_Problem details_
Copy out every line of the records where the string "plan" occurs.

(Data entries)
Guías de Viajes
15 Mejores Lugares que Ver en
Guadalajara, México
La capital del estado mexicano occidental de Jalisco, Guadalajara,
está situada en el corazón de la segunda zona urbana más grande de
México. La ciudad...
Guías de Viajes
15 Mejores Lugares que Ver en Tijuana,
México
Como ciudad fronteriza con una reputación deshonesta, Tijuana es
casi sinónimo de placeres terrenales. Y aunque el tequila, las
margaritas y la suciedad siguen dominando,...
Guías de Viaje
...
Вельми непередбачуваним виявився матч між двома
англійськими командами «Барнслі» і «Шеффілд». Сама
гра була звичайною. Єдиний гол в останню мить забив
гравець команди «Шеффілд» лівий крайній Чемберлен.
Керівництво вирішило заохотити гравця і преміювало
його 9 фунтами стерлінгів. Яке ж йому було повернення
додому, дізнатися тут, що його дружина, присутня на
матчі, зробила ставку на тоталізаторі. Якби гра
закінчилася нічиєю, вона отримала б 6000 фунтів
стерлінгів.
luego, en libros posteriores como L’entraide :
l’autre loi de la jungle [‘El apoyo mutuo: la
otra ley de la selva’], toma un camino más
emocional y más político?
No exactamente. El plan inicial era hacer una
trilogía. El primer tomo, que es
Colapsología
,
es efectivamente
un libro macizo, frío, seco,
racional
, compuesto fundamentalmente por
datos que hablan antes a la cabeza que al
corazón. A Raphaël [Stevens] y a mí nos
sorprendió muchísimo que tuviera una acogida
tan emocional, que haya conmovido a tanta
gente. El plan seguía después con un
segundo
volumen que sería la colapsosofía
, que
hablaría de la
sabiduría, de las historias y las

_Exercise response_
No exactamente. El plan inicial era hacer una
gente. El plan seguía después con un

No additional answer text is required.